A deal born of necessity

After a lengthy and often painful process, the department of justice (DoJ) has finally signed off on the $26 billion merger of Sprint and T-Mobile in the US, in the process paving the way for a new fourth carrier in Dish Network. The newly combined entity must divest Sprint’s prepaid business including Boost Mobile, Virgin Mobile, and Sprint’s branded prepaid service to Dish Network — businesses with about 9.3 million customers in total.

Dish Network also benefits from 14 MHz of Sprint’s 800 MHz spectrum at a cost of $3.6 billion, and gets access to the new T-Mobile network for seven years. This will be supported by Dish Network’s independent 5G network, which will be required to cover at least 70% of the population by 14 June 2023. Although the deal still faces a final obstacle in the form of a lawsuit from 13 state attorneys and can’t be finalized until resolved, approval from the DoJ is a defining moment for the US mobile market.

The deal is as divisive as ever, as those who have long opposed the move on competition grounds argue that the government is arbitrarily dictating the winners and losers by mandating spectrum divesture and cooperation agreements between the new T-Mobile and Dish Network.

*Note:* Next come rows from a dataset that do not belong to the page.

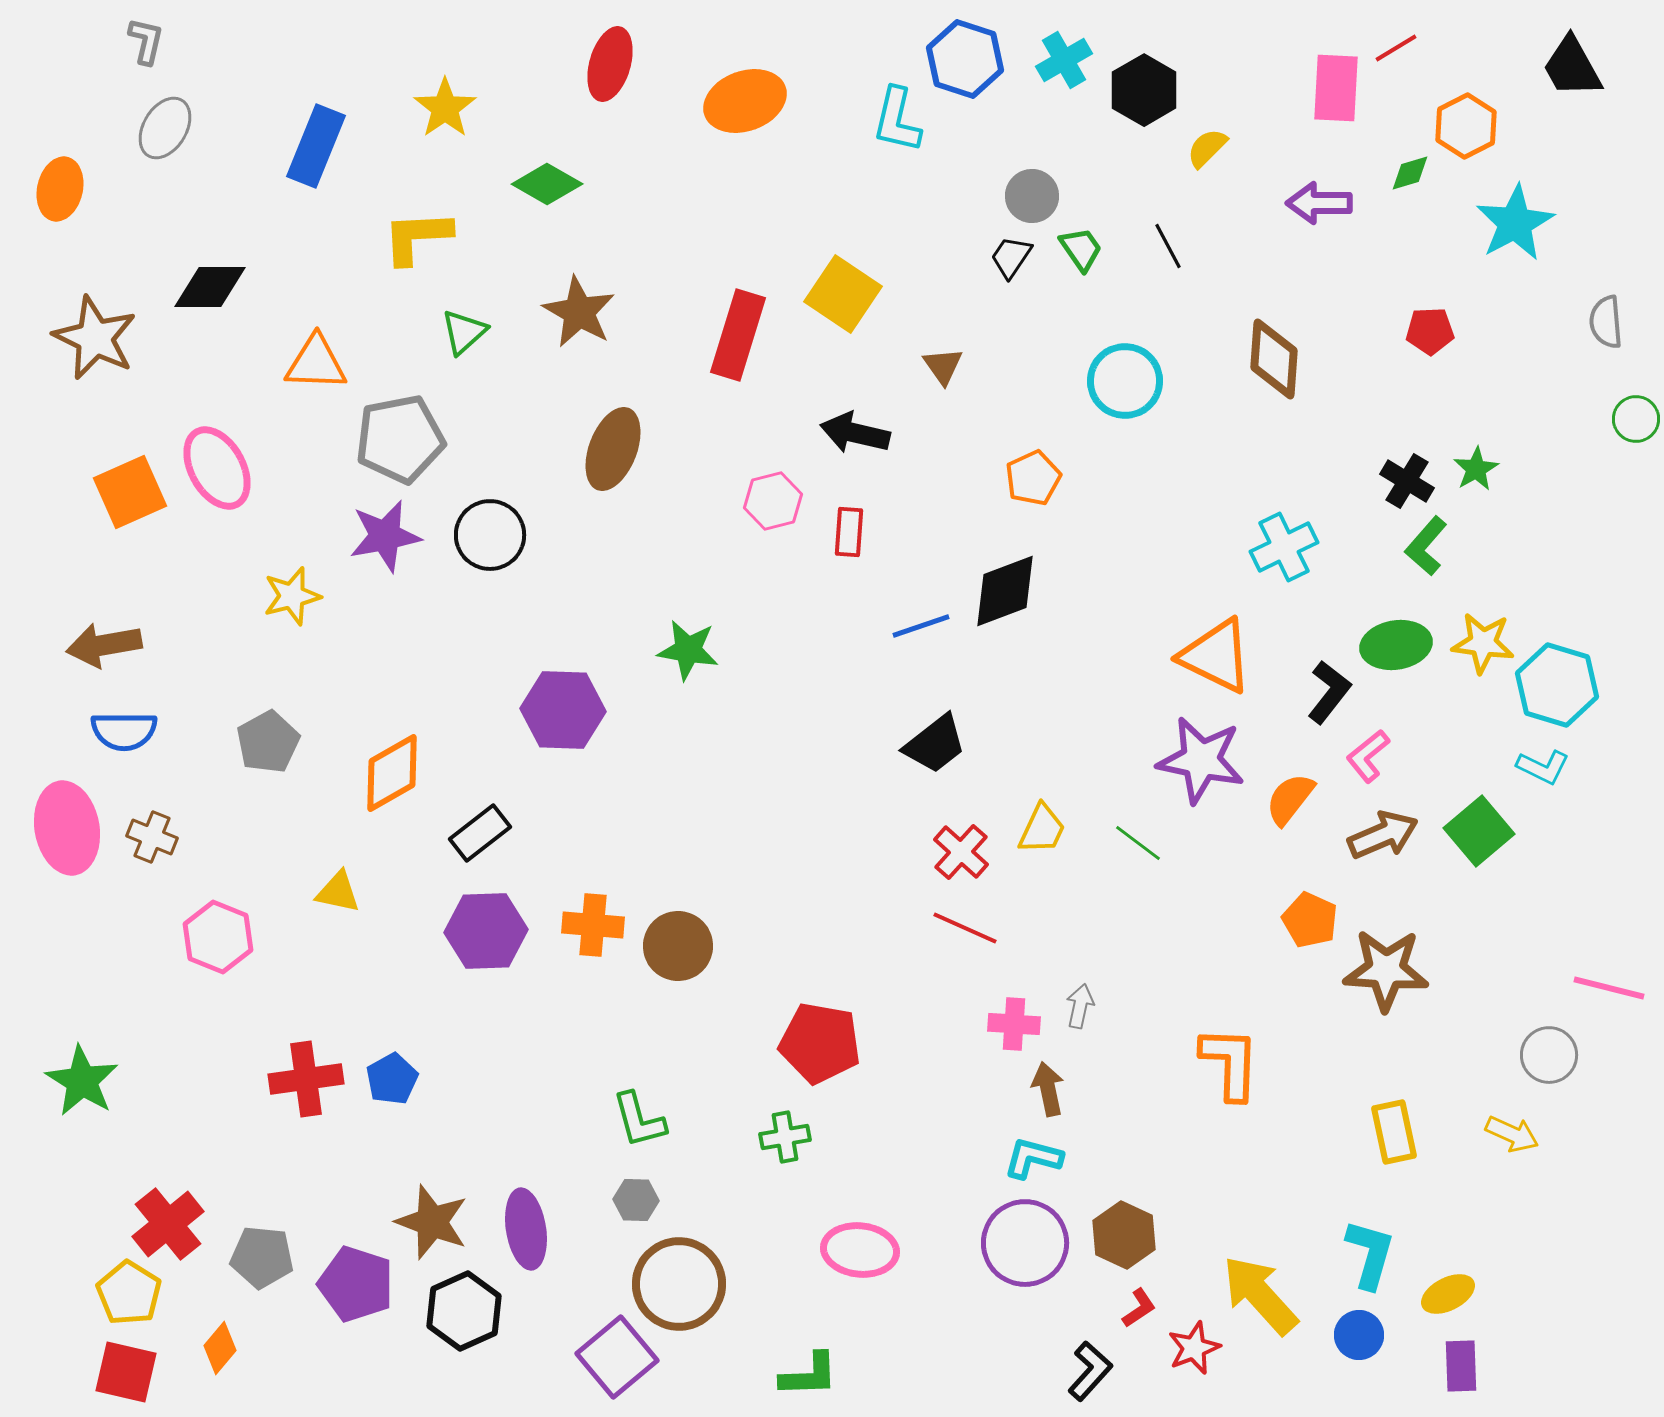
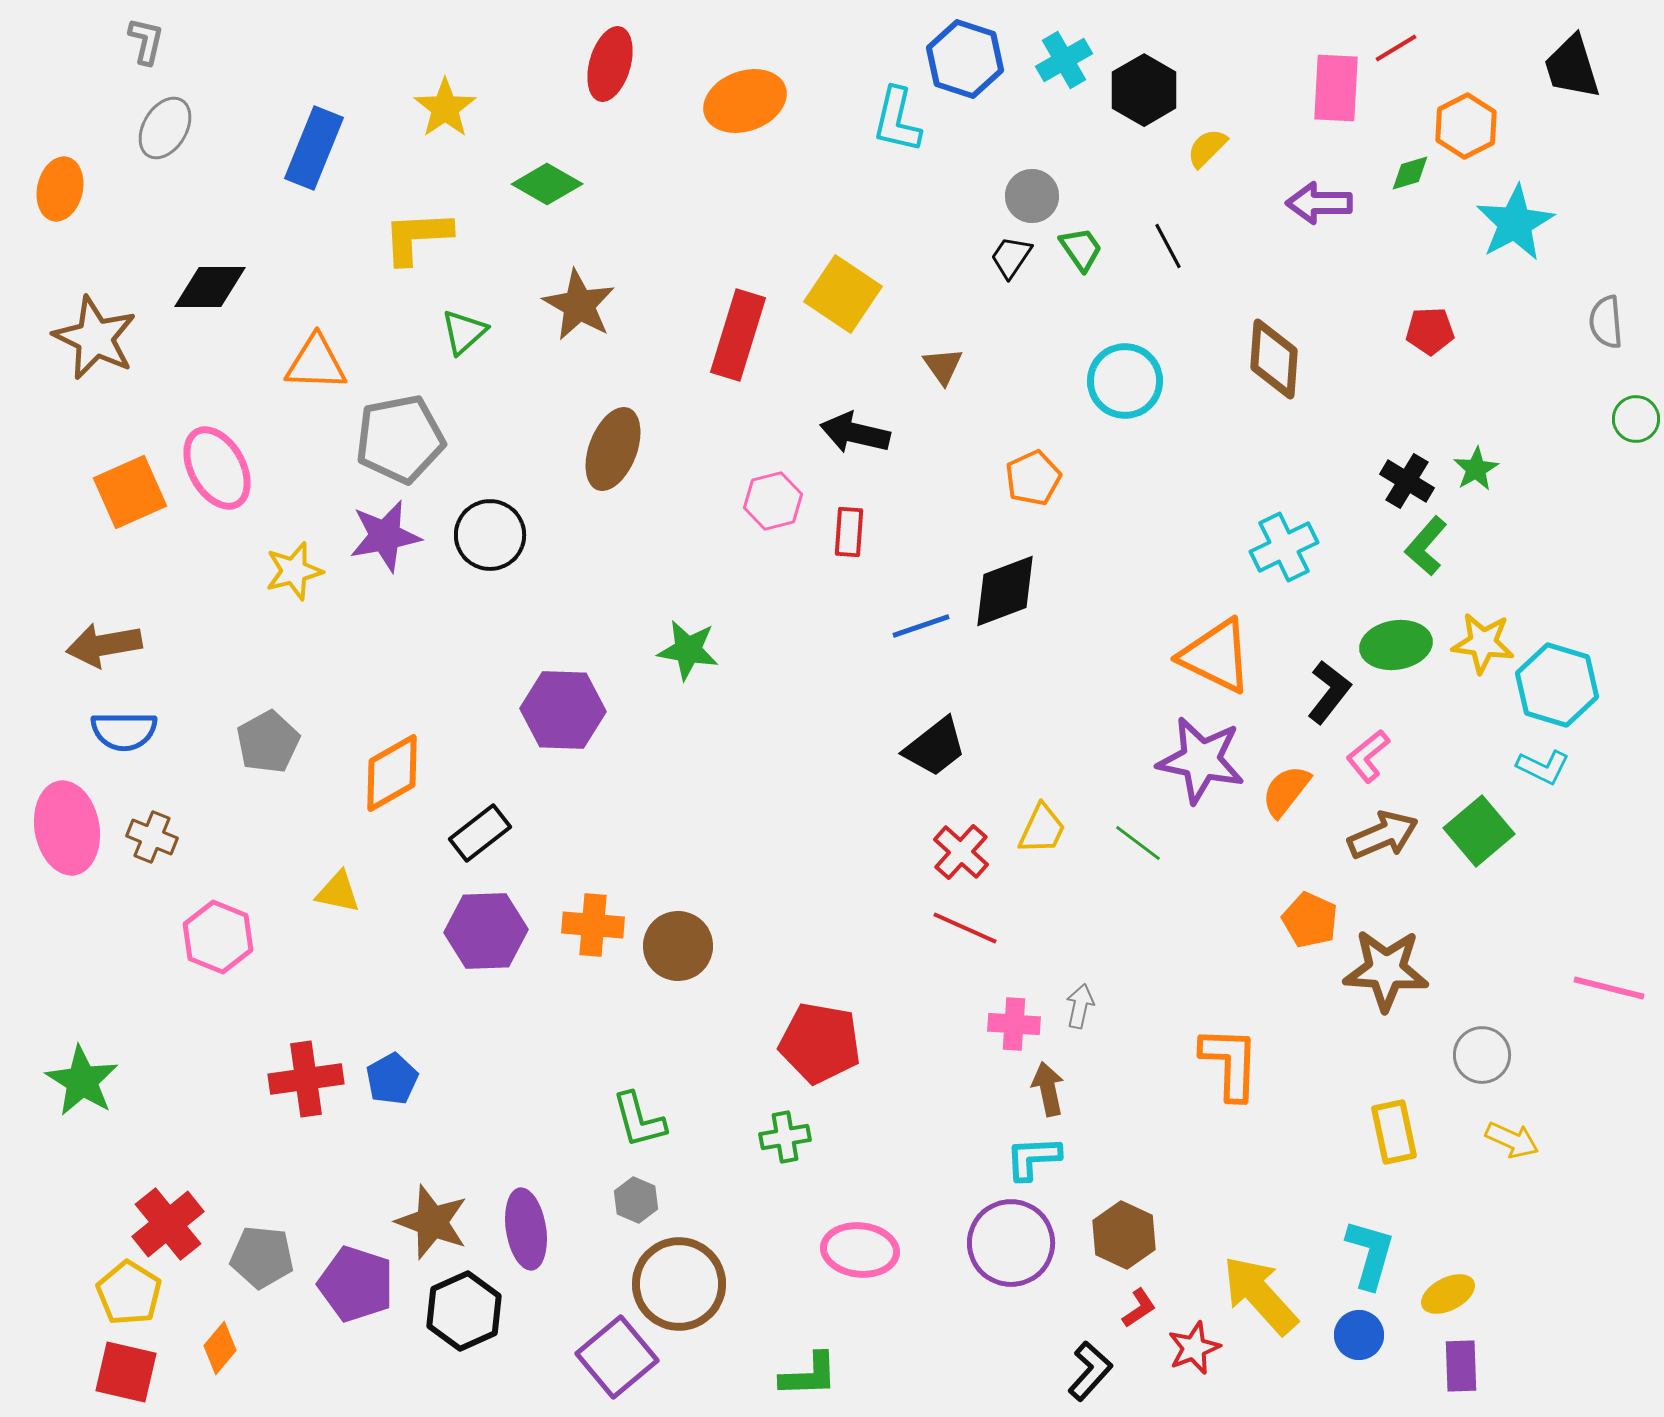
black trapezoid at (1572, 67): rotated 12 degrees clockwise
blue rectangle at (316, 146): moved 2 px left, 2 px down
brown star at (579, 312): moved 7 px up
yellow star at (292, 596): moved 2 px right, 25 px up
black trapezoid at (935, 744): moved 3 px down
orange semicircle at (1290, 799): moved 4 px left, 8 px up
gray circle at (1549, 1055): moved 67 px left
yellow arrow at (1512, 1134): moved 6 px down
cyan L-shape at (1033, 1158): rotated 18 degrees counterclockwise
gray hexagon at (636, 1200): rotated 21 degrees clockwise
purple circle at (1025, 1243): moved 14 px left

The reality is that the outcome is born of necessity. CCS Insight has long argued that the regulator has doggedly focussed on the importance of maintaining four players for the good of competition. However, as the competitive landscape has diversified and intensified, this perspective became increasingly short-sighted, failing to reconcile the reality of spectrum and network investment. With 5G further increasing the cost of competition, the status quo was unsustainable (see Instant Insight: T-Mobile and Sprint Agree Merger Deal). Having four players in the market doesn’t benefit consumers if two are dominant, one is a distant third and the fourth is struggling to survive. Despite Sprint’s spectrum strength in 2.5 GHz spectrum, its weak investment position meant its situation was unsustainable.

This deal ensures the market has three competitively matched rivals and fulfils the brief of a fourth challenger. The DoJ has been meticulous in ensuring the new T-Mobile doesn’t become overwhelmingly strong and end several years of competition and falling prices for consumers. The divestment of the prepaid business and 14 MHz of 800 MHz spectrum to Dish Network, along with a mandatory network-sharing agreement and a pledge by T-Mobile not to raise prices for three years underlines the commitment to ensure ongoing competition and the will of all sides to complete the deal.

Although this level of interference isn’t ideal, it was a necessary step to reach a sustainable compromise. The widely overlooked inclusion of a provision for T-Mobile to use Dish Network’s unused 600 MHz spectrum and the requirement to use e-SIM to enable easy switching between providers highlight the level of detail that has been pursued. Moreover, it reveals the determination to create a market structure that fosters sustainable competition.

How this will manifest itself in practice remains to be seen. T-Mobile is on a new competitive footing and is now a significant contender to AT&T and Verizon, and this is the outcome that matters. The success of Dish Network is far more uncertain and its self-claimed ability to now “disrupt incumbents and their legacy networks” is questionable.

The bolstering of Dish Network to maintain the competitive balance of four US carriers was necessary only to consolidate the legacy networks into three largely competitive businesses. It’s difficult to envision Dish Network operating any more effectively as a fourth-placed challenger than Sprint managed in the years after SoftBank’s investment in 2013. The deal gives Dish Network little more than a fighting chance, but presents T-Mobile with the opportunity it has sought for years.